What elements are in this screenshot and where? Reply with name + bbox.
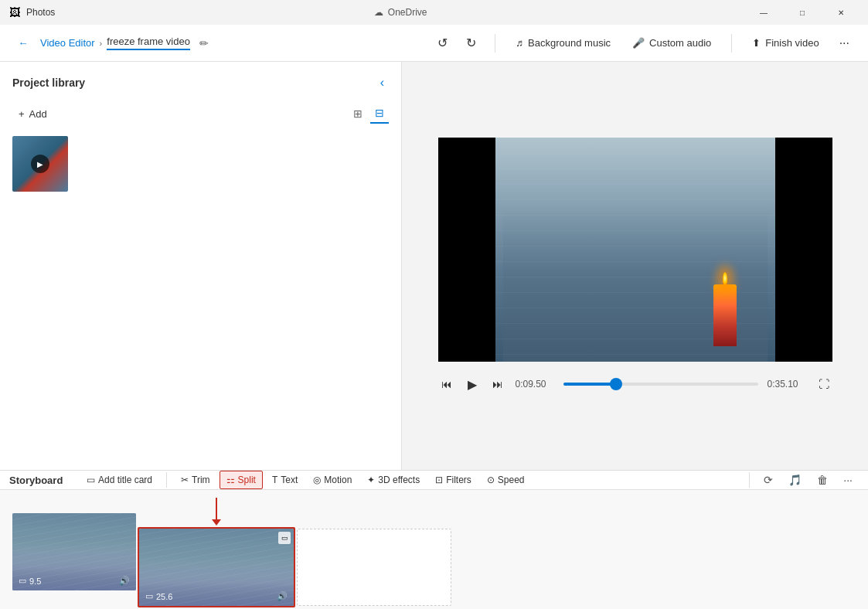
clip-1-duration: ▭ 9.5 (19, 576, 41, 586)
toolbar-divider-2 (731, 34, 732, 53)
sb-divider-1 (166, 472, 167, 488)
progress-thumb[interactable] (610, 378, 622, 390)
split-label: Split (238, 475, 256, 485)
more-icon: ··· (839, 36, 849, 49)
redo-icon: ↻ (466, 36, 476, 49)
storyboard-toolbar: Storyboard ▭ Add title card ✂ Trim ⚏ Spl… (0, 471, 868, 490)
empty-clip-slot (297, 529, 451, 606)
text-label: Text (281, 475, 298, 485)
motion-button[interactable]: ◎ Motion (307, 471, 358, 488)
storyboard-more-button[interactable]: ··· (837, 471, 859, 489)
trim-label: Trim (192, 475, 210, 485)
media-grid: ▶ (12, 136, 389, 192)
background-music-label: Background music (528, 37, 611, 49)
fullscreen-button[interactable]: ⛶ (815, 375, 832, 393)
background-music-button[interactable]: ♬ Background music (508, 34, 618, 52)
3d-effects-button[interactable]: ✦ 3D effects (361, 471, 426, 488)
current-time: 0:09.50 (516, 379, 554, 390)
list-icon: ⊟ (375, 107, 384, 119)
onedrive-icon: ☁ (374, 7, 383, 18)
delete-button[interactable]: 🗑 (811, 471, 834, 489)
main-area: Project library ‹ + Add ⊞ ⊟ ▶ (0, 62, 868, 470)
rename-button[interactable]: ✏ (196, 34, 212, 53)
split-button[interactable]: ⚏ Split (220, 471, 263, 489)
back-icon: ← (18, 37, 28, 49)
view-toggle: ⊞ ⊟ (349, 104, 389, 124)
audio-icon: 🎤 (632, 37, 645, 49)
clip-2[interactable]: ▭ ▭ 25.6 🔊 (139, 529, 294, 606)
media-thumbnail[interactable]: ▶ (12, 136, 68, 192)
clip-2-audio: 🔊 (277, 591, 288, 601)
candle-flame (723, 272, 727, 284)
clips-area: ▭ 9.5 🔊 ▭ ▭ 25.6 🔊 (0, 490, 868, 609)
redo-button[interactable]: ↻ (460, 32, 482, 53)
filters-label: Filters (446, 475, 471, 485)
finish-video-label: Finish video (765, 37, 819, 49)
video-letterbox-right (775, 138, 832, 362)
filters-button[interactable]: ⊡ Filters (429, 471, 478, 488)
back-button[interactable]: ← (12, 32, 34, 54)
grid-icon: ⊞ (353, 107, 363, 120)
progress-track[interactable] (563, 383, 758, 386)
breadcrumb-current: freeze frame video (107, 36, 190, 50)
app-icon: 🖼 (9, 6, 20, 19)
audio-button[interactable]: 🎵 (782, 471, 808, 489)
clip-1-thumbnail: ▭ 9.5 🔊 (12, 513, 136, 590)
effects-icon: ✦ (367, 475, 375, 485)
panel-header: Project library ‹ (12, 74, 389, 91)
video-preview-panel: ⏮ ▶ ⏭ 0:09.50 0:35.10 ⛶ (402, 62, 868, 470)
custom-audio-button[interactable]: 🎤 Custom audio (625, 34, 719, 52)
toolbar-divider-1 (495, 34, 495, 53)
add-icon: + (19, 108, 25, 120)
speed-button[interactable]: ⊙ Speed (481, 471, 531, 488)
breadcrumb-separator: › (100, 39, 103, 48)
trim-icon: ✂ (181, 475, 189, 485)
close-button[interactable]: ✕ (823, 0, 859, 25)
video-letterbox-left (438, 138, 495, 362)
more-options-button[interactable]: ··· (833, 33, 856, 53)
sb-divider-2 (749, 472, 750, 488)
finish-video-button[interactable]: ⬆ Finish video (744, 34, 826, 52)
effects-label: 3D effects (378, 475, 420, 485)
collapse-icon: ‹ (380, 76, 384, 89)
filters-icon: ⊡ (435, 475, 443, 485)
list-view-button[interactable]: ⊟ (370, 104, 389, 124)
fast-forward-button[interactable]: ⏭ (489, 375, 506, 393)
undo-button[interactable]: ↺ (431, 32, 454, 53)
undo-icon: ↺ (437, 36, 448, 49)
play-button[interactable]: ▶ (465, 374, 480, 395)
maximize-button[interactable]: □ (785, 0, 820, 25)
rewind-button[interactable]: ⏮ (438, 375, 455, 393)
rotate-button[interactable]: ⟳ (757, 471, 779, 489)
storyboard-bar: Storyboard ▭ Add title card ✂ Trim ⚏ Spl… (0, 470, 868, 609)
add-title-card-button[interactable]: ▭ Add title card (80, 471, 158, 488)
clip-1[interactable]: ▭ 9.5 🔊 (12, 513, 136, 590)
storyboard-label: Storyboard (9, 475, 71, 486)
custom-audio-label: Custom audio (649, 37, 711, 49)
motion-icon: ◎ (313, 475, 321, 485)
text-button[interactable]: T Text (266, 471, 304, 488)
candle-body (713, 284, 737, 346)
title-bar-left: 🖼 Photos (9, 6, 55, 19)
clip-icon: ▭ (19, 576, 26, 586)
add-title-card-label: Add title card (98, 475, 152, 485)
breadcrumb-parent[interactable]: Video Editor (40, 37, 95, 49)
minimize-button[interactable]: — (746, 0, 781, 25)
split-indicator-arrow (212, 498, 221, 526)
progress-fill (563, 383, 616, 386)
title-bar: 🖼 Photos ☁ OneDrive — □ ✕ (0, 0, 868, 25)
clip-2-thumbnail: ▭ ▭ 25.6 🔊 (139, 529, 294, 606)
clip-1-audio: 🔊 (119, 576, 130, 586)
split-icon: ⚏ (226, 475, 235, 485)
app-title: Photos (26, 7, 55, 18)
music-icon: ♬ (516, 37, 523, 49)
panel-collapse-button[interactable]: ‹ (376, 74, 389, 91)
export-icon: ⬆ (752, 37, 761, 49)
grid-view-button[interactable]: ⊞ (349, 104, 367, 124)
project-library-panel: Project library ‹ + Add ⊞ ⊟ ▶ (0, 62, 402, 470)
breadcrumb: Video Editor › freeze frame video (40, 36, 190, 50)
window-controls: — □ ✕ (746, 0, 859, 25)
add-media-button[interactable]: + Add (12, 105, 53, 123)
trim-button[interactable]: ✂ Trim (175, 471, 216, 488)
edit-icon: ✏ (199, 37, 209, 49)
━━━━━━
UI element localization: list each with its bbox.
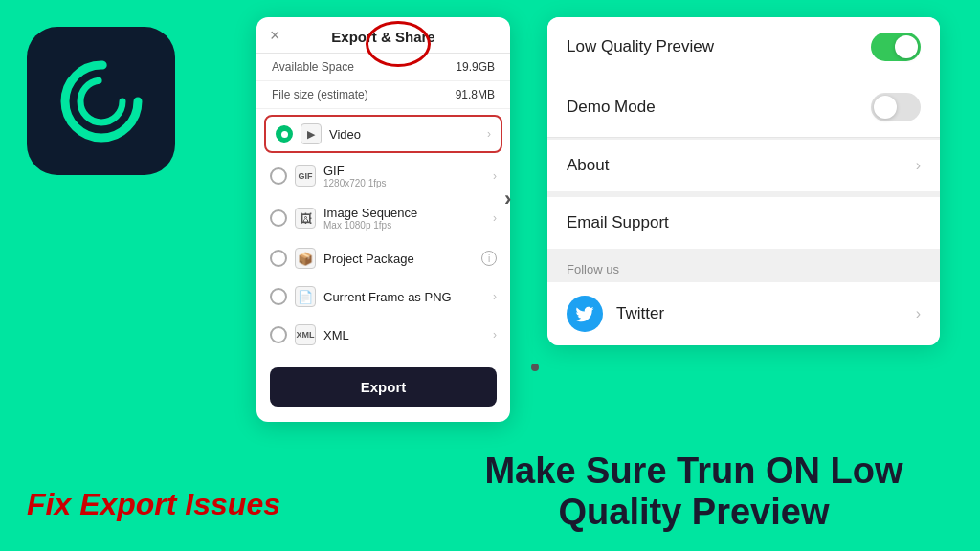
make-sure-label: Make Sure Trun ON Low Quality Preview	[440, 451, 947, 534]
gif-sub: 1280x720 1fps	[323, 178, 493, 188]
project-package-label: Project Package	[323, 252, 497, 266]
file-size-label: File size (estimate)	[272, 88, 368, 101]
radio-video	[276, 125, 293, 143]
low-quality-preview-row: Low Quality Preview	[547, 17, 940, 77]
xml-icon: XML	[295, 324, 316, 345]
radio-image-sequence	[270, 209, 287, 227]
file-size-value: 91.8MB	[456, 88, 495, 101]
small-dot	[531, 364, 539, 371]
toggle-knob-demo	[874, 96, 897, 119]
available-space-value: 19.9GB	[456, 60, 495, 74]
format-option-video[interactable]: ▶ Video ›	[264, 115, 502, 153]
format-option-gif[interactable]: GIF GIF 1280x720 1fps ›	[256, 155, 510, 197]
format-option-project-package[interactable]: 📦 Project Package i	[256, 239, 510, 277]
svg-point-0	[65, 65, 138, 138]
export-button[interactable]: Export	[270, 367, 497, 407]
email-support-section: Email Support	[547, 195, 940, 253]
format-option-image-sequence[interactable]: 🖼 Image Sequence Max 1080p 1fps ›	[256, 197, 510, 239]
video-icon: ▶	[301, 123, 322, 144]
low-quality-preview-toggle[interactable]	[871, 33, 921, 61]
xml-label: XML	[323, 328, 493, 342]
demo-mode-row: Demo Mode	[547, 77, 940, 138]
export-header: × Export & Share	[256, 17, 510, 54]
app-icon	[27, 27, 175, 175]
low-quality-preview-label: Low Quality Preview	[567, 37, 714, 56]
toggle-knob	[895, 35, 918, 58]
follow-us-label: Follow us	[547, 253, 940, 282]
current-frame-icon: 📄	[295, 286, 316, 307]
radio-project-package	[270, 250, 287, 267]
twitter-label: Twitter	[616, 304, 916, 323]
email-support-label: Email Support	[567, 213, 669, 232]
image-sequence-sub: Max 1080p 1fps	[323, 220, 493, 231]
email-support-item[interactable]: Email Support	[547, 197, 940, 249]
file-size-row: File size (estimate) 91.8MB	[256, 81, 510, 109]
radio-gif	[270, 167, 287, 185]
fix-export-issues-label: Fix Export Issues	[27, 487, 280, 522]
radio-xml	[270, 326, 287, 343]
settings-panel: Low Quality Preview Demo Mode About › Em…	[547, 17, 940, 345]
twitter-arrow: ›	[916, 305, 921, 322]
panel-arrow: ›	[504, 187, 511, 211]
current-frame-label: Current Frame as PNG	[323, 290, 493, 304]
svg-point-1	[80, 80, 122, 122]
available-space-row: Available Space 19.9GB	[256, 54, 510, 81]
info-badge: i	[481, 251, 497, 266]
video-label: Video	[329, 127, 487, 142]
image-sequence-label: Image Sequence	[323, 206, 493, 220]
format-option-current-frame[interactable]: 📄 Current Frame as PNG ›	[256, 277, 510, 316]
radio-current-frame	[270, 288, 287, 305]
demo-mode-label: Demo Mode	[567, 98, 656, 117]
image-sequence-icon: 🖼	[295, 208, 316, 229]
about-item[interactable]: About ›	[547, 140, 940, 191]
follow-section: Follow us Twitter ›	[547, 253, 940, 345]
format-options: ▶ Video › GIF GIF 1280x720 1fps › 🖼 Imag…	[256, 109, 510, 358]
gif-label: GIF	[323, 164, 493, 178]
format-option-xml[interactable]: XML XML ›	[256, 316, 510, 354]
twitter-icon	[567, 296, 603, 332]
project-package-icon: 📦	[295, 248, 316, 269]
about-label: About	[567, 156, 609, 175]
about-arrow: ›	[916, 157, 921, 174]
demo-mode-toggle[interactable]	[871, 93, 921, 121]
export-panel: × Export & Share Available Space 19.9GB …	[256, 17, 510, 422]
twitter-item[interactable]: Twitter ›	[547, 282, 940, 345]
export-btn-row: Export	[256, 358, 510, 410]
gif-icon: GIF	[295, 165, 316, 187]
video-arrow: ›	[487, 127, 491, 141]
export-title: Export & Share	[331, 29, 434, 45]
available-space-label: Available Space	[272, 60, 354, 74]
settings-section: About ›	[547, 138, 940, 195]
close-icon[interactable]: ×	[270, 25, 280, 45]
━━━━━━
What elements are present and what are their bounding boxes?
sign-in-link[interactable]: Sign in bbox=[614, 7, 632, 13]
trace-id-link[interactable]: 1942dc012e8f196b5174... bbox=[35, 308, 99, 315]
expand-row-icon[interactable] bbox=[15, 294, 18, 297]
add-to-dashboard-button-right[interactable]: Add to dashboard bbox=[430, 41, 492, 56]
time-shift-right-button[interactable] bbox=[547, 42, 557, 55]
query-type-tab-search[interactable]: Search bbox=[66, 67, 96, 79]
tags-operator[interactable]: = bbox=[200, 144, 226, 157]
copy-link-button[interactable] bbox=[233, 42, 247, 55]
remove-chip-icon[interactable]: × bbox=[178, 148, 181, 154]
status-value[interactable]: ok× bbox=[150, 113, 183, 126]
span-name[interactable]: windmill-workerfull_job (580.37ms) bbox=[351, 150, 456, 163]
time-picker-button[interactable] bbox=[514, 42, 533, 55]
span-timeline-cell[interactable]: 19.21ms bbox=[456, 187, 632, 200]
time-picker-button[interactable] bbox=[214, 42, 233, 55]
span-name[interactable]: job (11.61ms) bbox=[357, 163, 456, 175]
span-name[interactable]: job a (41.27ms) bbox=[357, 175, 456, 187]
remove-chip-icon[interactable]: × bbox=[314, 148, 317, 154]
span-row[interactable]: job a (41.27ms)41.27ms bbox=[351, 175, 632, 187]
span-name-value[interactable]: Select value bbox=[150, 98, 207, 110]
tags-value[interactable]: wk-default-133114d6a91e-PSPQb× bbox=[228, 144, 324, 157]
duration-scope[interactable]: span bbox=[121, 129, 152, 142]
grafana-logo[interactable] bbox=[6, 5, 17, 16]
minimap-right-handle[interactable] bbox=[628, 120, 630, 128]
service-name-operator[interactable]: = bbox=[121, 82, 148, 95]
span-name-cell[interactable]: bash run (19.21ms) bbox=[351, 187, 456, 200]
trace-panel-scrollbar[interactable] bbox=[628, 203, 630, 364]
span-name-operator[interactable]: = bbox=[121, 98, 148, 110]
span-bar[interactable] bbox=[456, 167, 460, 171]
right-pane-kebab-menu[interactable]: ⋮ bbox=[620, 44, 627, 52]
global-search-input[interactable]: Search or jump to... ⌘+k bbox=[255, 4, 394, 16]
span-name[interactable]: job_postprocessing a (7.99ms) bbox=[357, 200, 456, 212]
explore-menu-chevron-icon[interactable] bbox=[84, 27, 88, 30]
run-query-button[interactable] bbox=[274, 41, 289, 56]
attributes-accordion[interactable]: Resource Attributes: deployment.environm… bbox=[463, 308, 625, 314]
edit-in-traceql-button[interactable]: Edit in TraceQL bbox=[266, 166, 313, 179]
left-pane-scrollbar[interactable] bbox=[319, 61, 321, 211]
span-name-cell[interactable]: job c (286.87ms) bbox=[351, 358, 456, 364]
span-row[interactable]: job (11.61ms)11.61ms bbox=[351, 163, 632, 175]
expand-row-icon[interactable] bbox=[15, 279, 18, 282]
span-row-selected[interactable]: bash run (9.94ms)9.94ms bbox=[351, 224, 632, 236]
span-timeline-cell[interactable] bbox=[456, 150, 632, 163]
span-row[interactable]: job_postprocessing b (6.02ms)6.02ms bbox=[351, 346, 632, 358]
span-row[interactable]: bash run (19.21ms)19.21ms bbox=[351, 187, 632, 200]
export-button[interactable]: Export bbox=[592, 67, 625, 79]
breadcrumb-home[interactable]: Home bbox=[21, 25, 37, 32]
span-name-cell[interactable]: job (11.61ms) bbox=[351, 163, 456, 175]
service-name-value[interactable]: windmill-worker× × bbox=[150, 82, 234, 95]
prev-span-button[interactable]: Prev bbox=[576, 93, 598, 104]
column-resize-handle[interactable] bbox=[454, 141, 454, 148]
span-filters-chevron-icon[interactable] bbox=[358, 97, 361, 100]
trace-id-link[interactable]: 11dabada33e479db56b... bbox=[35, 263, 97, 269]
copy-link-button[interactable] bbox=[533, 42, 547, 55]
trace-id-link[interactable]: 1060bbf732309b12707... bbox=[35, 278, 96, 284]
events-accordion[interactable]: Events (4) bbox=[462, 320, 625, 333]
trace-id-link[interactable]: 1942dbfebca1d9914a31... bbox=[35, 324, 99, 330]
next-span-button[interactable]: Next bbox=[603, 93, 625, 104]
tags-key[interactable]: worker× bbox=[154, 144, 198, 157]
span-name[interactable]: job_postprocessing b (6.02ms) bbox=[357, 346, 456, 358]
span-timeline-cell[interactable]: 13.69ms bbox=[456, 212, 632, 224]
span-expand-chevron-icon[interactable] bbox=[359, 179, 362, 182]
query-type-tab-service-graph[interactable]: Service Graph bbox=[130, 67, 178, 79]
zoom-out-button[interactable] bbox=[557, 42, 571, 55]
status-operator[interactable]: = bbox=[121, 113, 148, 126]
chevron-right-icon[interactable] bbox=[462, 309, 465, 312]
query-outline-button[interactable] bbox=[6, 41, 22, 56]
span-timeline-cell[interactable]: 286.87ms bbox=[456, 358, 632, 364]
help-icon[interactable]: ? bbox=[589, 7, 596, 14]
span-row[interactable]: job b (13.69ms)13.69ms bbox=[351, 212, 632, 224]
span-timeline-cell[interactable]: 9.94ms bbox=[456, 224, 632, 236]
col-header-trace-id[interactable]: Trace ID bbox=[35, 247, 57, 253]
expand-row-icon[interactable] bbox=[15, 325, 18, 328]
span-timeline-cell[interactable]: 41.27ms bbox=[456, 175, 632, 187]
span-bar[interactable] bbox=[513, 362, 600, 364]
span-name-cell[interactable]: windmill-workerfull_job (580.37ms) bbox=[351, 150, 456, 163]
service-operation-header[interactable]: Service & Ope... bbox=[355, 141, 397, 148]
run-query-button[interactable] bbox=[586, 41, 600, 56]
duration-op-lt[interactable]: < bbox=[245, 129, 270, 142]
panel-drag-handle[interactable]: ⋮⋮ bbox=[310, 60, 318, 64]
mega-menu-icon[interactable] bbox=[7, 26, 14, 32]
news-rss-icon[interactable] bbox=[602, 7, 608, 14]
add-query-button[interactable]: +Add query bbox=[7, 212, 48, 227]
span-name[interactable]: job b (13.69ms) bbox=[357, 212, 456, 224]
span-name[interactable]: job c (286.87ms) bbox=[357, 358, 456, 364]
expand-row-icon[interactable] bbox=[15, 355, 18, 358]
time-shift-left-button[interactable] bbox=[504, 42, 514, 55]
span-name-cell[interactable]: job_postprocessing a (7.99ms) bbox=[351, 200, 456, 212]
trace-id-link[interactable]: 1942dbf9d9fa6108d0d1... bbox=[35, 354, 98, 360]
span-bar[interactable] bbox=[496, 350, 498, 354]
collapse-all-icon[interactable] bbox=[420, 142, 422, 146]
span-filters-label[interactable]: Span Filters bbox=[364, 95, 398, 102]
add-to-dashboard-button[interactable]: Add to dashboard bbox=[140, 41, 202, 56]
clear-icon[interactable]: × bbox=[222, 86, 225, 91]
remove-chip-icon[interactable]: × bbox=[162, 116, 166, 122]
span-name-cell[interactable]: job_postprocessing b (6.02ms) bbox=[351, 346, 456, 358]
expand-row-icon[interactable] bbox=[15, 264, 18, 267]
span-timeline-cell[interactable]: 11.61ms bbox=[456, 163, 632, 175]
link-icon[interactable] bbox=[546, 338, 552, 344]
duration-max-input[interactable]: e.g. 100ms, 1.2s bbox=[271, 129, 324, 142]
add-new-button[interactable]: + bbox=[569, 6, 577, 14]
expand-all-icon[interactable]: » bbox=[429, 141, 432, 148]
━━━━━━
> [Exercise brief]
Copy out every line in the entries above that holds "duration".

> [Worked solution]
clip-1-duration: ▭ 9.5 (19, 576, 41, 586)
duration-scope[interactable]: span bbox=[121, 129, 152, 142]
duration-op-lt[interactable]: < bbox=[245, 129, 270, 142]
duration-max-input[interactable]: e.g. 100ms, 1.2s bbox=[271, 129, 324, 142]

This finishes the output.